An unexpected path
Updated: Jul 22
I started playing the piano at 5 years old and loved to read new pieces like others read stories. I was always sightreading music from old anthologies stacked on our piano at home and checking out music from my teacher's library. I could hardly wait to get to the piano whenever a new piece was assigned to me! By highschool, I debuted with the Detroit Symphony Orchestra and became very intent on pursuing a career in music. At the Juilliard School, I dreamed and worked towards my ultimate goal of becoming a university or conservatory professor. In short, even with my fancy degrees and attempts to get there, this dream did not materialize for me.
For years, I felt I was surely a disappointment to my Doctorate-granting alma mater and had not fulfilled my potential as a musician. There were days I felt that if I never played the piano again, no one would miss it. My freelance earnings could barely pay for a sitter and doors were closing for a more serious reason: my young son had just been diagnosed with autism and needed a level of interactive care I could not trust to anyone else. Those were hard days. I distinctly remember my mom sitting me down one day and telling me to never stop playing, convinced I would seriously come to regret it. Those words stuck with me and I believed her during a time when I didn't know what to believe. I made sure to keep a foot in the door and by foot I should explain that some days my pinky toe was all I could spare. I would practice while my young kids banged on the keyboard in another register and went to great lengths to hide my difficult situation from the few regular gigs I had.
What I didn't realize at the time was that all of my son's early intervention services I was sitting in on (and the parent training I received) were radically helping me - as much as my son - prepare for the future. His intensive educational and behavioral therapies showed me how to teach a student that appeared not always willing or motivated and the importance of figuring out how to capture the student's attention and engage (albeit, with a mini M & M candy next to my eyeball, at the time, as I spoke to my son).

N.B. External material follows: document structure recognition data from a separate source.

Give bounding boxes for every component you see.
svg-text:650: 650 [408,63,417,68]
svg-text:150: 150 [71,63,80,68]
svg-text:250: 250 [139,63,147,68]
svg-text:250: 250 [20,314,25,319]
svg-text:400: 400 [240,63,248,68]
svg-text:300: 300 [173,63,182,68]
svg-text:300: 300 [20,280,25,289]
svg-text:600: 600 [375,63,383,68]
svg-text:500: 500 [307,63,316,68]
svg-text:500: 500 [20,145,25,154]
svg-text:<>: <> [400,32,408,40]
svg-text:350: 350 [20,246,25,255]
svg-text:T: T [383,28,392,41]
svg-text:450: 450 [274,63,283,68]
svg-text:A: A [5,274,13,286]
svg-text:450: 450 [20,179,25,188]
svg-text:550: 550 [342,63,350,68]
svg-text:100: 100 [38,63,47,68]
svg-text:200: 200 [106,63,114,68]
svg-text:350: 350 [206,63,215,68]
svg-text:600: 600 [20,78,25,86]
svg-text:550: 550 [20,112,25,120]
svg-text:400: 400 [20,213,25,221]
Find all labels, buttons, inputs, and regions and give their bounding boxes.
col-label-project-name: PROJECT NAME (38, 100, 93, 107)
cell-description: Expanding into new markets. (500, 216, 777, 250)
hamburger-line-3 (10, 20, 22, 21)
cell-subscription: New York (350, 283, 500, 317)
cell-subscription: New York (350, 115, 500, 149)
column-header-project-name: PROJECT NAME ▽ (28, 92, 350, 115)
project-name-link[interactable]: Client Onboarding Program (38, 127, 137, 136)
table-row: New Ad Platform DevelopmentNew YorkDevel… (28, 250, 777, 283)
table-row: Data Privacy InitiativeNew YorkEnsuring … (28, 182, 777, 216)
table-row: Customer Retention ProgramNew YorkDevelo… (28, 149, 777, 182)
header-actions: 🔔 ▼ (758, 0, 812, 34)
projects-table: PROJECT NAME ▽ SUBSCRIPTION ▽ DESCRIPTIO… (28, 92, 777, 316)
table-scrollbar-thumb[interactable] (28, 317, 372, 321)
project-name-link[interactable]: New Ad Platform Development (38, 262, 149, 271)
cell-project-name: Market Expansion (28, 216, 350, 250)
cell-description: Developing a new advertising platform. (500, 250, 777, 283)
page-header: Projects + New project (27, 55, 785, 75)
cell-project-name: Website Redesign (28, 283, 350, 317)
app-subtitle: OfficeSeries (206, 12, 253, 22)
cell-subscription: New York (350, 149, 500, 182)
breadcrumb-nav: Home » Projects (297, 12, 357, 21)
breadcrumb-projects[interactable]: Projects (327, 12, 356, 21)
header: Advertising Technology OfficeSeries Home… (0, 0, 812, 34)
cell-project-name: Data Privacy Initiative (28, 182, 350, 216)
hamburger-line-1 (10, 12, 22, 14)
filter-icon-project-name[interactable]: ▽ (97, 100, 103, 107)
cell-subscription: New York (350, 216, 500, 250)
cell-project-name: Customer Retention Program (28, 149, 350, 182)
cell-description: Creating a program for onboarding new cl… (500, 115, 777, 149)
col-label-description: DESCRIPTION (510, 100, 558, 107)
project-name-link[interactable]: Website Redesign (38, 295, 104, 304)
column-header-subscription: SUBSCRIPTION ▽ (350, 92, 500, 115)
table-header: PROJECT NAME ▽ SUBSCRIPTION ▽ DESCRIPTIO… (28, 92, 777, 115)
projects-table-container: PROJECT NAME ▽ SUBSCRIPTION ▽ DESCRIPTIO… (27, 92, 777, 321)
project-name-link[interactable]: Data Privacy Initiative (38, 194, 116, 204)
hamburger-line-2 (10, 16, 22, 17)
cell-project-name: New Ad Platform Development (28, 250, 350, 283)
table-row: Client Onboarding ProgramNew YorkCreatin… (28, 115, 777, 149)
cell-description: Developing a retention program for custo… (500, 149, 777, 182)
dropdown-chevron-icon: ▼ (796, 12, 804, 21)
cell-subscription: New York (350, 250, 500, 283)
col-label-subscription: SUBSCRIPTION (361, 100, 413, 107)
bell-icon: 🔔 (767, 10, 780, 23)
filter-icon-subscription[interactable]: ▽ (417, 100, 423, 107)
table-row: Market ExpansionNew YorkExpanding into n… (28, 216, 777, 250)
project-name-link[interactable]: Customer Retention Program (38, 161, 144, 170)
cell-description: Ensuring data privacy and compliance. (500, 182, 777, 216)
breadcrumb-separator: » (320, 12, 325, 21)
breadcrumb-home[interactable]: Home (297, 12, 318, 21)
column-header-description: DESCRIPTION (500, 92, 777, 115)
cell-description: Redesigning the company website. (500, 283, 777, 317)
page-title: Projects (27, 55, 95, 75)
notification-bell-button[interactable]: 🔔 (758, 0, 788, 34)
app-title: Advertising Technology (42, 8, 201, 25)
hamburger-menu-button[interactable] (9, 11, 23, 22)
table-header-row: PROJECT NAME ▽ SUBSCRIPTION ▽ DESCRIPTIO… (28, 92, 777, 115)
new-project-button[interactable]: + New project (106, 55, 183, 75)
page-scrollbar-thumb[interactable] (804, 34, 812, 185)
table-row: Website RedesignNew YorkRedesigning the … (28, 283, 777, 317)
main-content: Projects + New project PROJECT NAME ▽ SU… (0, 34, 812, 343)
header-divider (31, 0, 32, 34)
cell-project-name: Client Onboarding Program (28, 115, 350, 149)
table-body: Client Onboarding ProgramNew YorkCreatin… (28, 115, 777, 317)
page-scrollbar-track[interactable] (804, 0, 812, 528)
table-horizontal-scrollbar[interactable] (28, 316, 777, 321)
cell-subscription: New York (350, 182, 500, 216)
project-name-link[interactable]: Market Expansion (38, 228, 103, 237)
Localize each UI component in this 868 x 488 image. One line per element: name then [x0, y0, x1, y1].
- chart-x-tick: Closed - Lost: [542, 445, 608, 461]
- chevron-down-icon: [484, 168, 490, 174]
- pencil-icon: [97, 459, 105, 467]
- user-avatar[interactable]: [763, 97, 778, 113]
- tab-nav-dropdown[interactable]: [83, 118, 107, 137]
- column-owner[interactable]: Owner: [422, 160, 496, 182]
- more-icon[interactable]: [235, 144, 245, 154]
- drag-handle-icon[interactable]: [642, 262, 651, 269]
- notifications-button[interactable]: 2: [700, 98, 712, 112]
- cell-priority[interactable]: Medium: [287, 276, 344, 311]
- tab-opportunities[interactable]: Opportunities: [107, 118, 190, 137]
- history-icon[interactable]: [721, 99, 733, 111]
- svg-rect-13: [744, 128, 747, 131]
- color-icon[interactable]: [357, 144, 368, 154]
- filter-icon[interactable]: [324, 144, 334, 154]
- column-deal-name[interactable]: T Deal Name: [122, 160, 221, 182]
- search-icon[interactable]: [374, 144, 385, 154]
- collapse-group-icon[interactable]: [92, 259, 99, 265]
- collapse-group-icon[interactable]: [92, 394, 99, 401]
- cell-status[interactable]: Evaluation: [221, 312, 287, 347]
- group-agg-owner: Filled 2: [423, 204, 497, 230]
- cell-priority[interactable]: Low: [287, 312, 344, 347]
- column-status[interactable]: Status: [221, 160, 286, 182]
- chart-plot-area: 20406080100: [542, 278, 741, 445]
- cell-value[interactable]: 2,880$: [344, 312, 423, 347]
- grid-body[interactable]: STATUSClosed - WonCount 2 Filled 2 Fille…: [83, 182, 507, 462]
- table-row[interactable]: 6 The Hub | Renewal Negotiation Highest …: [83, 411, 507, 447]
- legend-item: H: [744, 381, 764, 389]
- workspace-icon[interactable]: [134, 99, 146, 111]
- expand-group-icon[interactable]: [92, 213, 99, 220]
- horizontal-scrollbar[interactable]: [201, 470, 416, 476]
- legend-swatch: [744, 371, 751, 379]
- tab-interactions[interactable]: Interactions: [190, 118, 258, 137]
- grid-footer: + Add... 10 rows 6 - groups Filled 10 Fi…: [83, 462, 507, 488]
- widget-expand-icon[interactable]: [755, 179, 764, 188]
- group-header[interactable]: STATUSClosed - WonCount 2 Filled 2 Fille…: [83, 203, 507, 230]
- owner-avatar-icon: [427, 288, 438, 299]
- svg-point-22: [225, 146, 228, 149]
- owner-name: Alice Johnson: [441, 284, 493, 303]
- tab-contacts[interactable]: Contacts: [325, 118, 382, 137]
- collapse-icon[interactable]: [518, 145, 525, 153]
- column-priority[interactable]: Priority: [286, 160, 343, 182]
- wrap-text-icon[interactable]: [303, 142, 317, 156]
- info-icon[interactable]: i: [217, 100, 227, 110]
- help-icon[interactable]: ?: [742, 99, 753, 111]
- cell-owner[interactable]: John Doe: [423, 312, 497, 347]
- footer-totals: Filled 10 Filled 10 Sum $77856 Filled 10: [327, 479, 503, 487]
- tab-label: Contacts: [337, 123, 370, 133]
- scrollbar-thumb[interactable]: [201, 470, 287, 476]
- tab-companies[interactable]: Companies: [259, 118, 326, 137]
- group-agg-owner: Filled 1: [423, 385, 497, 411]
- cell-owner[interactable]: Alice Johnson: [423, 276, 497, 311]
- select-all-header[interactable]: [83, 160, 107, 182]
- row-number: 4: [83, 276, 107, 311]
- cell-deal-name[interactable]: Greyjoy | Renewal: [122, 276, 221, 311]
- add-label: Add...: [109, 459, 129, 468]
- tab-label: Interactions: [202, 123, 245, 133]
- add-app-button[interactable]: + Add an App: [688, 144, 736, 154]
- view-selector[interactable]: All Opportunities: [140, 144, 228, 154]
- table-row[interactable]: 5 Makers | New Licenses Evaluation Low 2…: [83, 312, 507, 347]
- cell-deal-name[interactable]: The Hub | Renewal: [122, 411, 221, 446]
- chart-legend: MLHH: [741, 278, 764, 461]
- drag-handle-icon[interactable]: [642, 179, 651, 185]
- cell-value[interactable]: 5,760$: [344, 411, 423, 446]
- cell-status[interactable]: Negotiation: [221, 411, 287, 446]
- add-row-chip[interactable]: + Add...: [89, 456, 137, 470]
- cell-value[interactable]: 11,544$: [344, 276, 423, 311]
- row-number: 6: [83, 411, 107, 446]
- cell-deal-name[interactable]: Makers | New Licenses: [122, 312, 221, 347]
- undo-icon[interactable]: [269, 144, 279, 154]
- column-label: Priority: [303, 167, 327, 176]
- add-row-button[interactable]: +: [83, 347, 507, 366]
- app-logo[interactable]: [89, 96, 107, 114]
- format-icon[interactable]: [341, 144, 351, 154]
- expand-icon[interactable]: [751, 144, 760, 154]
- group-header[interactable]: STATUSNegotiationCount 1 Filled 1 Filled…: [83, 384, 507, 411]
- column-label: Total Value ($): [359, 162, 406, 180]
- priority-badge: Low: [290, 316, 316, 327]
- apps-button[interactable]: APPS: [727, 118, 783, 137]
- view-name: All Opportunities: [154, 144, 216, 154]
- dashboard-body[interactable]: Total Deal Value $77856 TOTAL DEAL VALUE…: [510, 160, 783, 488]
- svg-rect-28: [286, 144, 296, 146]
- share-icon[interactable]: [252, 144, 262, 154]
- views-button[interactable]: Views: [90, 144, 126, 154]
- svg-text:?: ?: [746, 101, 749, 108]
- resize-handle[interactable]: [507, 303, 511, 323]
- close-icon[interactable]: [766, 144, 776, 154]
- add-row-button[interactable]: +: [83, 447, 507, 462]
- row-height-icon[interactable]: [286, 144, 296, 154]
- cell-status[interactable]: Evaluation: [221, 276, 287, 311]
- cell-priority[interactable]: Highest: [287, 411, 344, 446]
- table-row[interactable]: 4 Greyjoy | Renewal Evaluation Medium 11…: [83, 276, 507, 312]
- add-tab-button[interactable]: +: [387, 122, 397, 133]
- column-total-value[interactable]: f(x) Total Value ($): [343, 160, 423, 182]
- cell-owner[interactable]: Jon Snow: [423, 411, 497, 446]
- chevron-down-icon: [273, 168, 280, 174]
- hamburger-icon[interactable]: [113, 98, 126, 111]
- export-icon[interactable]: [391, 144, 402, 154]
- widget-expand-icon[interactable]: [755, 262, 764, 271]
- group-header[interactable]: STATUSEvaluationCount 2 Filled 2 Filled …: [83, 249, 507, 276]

The months and years of interventions, endless search for solutions, and the close relationships I developed with teachers and other parents were deeply informative and personal; they brought home the importance of parental hope and love in a student's meaningful learning, taught me to recognize and celebrate the teeniest victories, and forced me to recognize and address my own biases.
One day, it was my turn to visit my son's nursery school class during snack time. On a whim, I brought my violin and played some children's tunes. This was the moment I suddenly began to realize another ship was arriving after believing that the only one that existed had long sailed away. This visit turned into more invitations to bring my violin and surprisingly, a contract music job at the school, then more jobs at other schools, mommy & me classes, special needs classes, and piano lessons for kids. Over years, I gained a reputation as a teacher who worked well with kids and kids with challenges. Turns out that my position was rather niche, being not just a pianist nor "just" an early education teacher, I was both and with personal connections to the special needs community. By teaching in early education it also meant I was teaching while my son was in school, and home when my son was home, and as my students grew up they signed up for piano lessons with me.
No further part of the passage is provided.